What is an efficient way to initialize and access elements of a large array in Python?
I want to create an array in Python with 100 million entries, unsigned 4-byte
For fast creation, use the array module.
Using the array module is ~5 times faster for creation, but about twice as slow for accessing elements compared to a normal list:
# Create array
python -m timeit -s "from array import array" "a = array('I', '\x00'
* 100000000)"
10 loops, best of 3: 204 msec per loop
# Access array
python -m timeit -s "from array import array; a = array('I', '\x00'
* 100000000)" "a[4975563]"
10000000 loops, best of 3: 0.0902 usec per loop
# Create list
python -m timeit "a = [0] * 100000000"
10 loops, best of 3: 949 msec per loop
# Access list
python -m timeit -s "a = [0] * 100000000" "a[4975563]"

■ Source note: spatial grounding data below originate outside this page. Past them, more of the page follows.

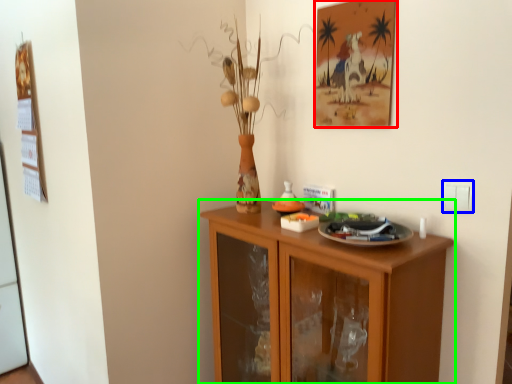 Question: Which object is positioned farthest from picture frame (highlighted by a red box)? Select from electric outlet (highlighted by a blue box) and cabinetry (highlighted by a green box).

Choices:
 (A) electric outlet
 (B) cabinetry

Answer: (B) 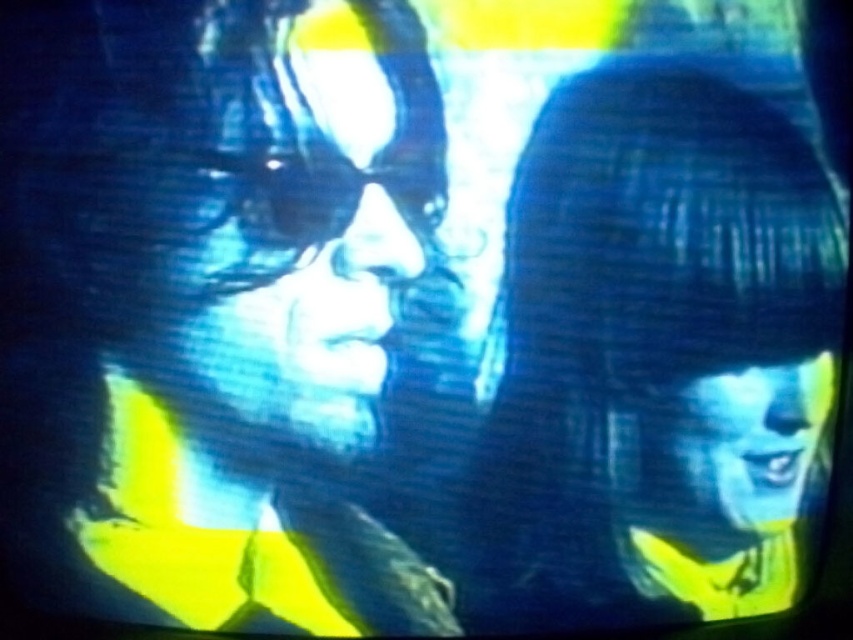 Based on the scene described, which object has a greater height between the matte blue face at left and the blue matte face at lower right?

The matte blue face at left has a greater height compared to the blue matte face at lower right. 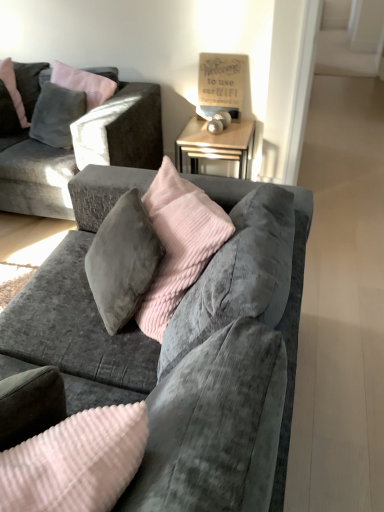 Question: Can you confirm if matte gray pillow at upper left is positioned to the right of velvet gray couch at center, which appears as the first studio couch when viewed from the front?

Choices:
 (A) no
 (B) yes

Answer: (A)

Question: Is matte gray pillow at upper left placed right next to velvet gray couch at center, which appears as the first studio couch when viewed from the front?

Choices:
 (A) no
 (B) yes

Answer: (A)

Question: Does matte gray pillow at upper left have a lesser height compared to velvet gray couch at center, the 2th studio couch from the top?

Choices:
 (A) yes
 (B) no

Answer: (A)

Question: Does matte gray pillow at upper left have a greater width compared to velvet gray couch at center, placed as the first studio couch when sorted from bottom to top?

Choices:
 (A) no
 (B) yes

Answer: (A)

Question: Considering the relative positions of matte gray pillow at upper left and velvet gray couch at center, which is counted as the second studio couch, starting from the back, in the image provided, is matte gray pillow at upper left in front of velvet gray couch at center, which is counted as the second studio couch, starting from the back,?

Choices:
 (A) yes
 (B) no

Answer: (B)

Question: From a real-world perspective, is matte gray pillow at upper left beneath velvet gray couch at center, placed as the first studio couch when sorted from bottom to top?

Choices:
 (A) yes
 (B) no

Answer: (B)

Question: Is velvet gray couch at upper left, the 1th studio couch from the top, taller than matte gray pillow at upper left?

Choices:
 (A) no
 (B) yes

Answer: (B)

Question: Is there a large distance between velvet gray couch at upper left, which is the 1th studio couch in back-to-front order, and matte gray pillow at upper left?

Choices:
 (A) yes
 (B) no

Answer: (B)

Question: Could you tell me if velvet gray couch at upper left, the 1th studio couch from the top, is facing matte gray pillow at upper left?

Choices:
 (A) no
 (B) yes

Answer: (B)

Question: Is the depth of velvet gray couch at upper left, positioned as the 2th studio couch in bottom-to-top order, less than that of matte gray pillow at upper left?

Choices:
 (A) no
 (B) yes

Answer: (B)

Question: Can you confirm if velvet gray couch at upper left, positioned as the 2th studio couch in bottom-to-top order, is wider than matte gray pillow at upper left?

Choices:
 (A) no
 (B) yes

Answer: (B)

Question: Is velvet gray couch at upper left, the 1th studio couch from the top, thinner than matte gray pillow at upper left?

Choices:
 (A) no
 (B) yes

Answer: (A)

Question: Does velvet gray couch at center, which is counted as the second studio couch, starting from the back, lie behind matte gray pillow at upper left?

Choices:
 (A) yes
 (B) no

Answer: (B) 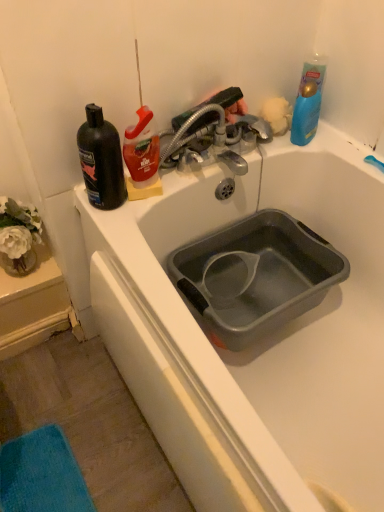 Question: Is metallic silver faucet at upper center bigger than fluffy yellow sponge at upper right?

Choices:
 (A) yes
 (B) no

Answer: (A)

Question: Considering the relative sizes of metallic silver faucet at upper center and fluffy yellow sponge at upper right in the image provided, is metallic silver faucet at upper center taller than fluffy yellow sponge at upper right?

Choices:
 (A) yes
 (B) no

Answer: (A)

Question: Considering the relative positions of metallic silver faucet at upper center and fluffy yellow sponge at upper right in the image provided, is metallic silver faucet at upper center to the left of fluffy yellow sponge at upper right from the viewer's perspective?

Choices:
 (A) yes
 (B) no

Answer: (A)

Question: Is metallic silver faucet at upper center wider than fluffy yellow sponge at upper right?

Choices:
 (A) no
 (B) yes

Answer: (B)

Question: Is metallic silver faucet at upper center oriented away from fluffy yellow sponge at upper right?

Choices:
 (A) no
 (B) yes

Answer: (A)

Question: Is point (119, 202) closer or farther from the camera than point (165, 156)?

Choices:
 (A) farther
 (B) closer

Answer: (B)

Question: From their relative heights in the image, would you say black matte bottle at left is taller or shorter than metallic silver faucet at upper center?

Choices:
 (A) tall
 (B) short

Answer: (A)

Question: Considering the relative positions of black matte bottle at left and metallic silver faucet at upper center in the image provided, is black matte bottle at left to the left or to the right of metallic silver faucet at upper center?

Choices:
 (A) right
 (B) left

Answer: (B)

Question: Choose the correct answer: Is black matte bottle at left inside metallic silver faucet at upper center or outside it?

Choices:
 (A) outside
 (B) inside

Answer: (A)

Question: Looking at the image, does fluffy yellow sponge at upper right seem bigger or smaller compared to black matte bottle at left?

Choices:
 (A) small
 (B) big

Answer: (A)

Question: In terms of height, does fluffy yellow sponge at upper right look taller or shorter compared to black matte bottle at left?

Choices:
 (A) tall
 (B) short

Answer: (B)

Question: In terms of width, does fluffy yellow sponge at upper right look wider or thinner when compared to black matte bottle at left?

Choices:
 (A) thin
 (B) wide

Answer: (A)

Question: Considering the positions of point tap(283, 100) and point tap(115, 206), is point tap(283, 100) closer or farther from the camera than point tap(115, 206)?

Choices:
 (A) farther
 (B) closer

Answer: (A)

Question: Looking at their shapes, would you say metallic silver faucet at upper center is wider or thinner than gray plastic basin at center?

Choices:
 (A) thin
 (B) wide

Answer: (A)

Question: Based on their sizes in the image, would you say metallic silver faucet at upper center is bigger or smaller than gray plastic basin at center?

Choices:
 (A) small
 (B) big

Answer: (A)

10000000 loops, best of 3: 0.0417 usec per loop
I have done some profiling, and the results are completely counterintuitive. For simple array access operations, numpy and array.array are 10x slower than native Python arrays.

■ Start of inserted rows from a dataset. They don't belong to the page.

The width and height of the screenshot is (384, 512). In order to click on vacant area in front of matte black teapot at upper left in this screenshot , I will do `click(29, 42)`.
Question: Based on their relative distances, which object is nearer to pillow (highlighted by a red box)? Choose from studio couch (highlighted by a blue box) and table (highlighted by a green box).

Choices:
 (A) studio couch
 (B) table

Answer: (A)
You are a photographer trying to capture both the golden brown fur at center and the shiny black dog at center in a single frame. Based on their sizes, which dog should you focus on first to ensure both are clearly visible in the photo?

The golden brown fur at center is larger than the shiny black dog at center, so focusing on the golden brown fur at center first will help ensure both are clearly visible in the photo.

Note that for array access, I am doing operations of the form:
a[i] += 1
Profiles:
[0] * 20000000
numpy.zeros(shape=(20000000,), dtype=numpy.int32)
array.array('L', [0] * 20000000)
array.array('L', (0 for i in range(20000000)))
In addition to the other excellent solutions, another way is to use a dict instead of an array (elements which exist are non-zero, otherwise they're zero). Lookup time is O(1).
You might also check if your application is resident in RAM, rather than swapping out. It's only 381 MB, but the system may not be giving you it all for whatever reason.
However there are also some really fast sparse matrices (SciPy and ndsparse). They are done in low-level C, and might also be good.
If
the following may be of interest to you. It initialises array.array about 27 times faster than array.array('L', [0]*size):
myarray = array.array('L')
f = open('/dev/zero', 'rb')
myarray.fromfile(f, size)
f.close()
On How to initialise an integer array.array object with zeros in Python I'm looking for an even better way.